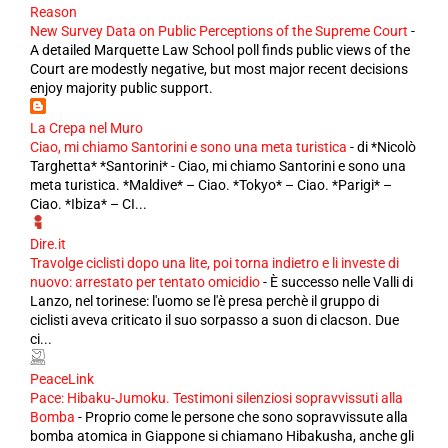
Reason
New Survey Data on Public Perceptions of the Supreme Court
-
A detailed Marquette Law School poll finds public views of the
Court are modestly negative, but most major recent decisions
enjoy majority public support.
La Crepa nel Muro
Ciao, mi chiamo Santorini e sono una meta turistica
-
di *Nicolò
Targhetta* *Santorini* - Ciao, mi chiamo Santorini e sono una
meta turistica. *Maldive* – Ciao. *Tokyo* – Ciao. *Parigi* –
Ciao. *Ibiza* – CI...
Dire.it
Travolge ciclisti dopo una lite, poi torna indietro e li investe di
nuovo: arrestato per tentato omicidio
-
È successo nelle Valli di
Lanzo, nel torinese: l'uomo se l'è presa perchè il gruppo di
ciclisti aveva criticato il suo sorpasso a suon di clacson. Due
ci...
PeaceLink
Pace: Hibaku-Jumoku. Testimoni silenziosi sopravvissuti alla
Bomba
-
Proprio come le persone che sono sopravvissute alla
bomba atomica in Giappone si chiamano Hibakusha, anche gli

---

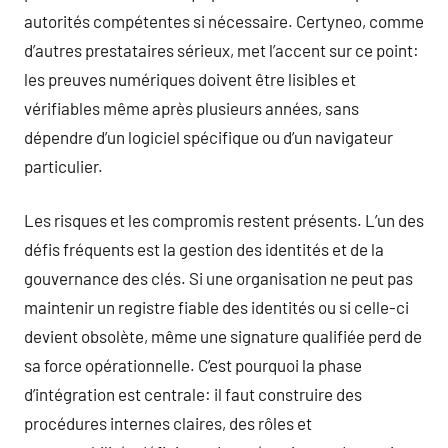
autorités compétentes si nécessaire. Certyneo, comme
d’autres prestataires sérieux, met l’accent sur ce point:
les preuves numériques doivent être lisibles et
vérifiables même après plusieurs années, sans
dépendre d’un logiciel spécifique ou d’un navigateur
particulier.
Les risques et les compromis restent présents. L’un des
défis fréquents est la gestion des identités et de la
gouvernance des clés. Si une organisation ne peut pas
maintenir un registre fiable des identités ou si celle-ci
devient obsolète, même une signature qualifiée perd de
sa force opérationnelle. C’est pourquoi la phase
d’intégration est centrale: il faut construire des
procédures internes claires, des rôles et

---

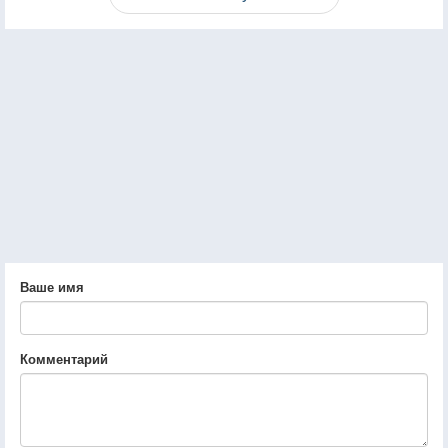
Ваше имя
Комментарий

◆ THE TASK:
Transcribe the records above from the line holding "La Crepa nel Muro" down to the line holding "ciclisti aveva criticato", inclusive, without adding anything.

◆ RESPONSE:
La Crepa nel Muro
Ciao, mi chiamo Santorini e sono una meta turistica
-
di *Nicolò
Targhetta* *Santorini* - Ciao, mi chiamo Santorini e sono una
meta turistica. *Maldive* – Ciao. *Tokyo* – Ciao. *Parigi* –
Ciao. *Ibiza* – CI...
Dire.it
Travolge ciclisti dopo una lite, poi torna indietro e li investe di
nuovo: arrestato per tentato omicidio
-
È successo nelle Valli di
Lanzo, nel torinese: l'uomo se l'è presa perchè il gruppo di
ciclisti aveva criticato il suo sorpasso a suon di clacson. Due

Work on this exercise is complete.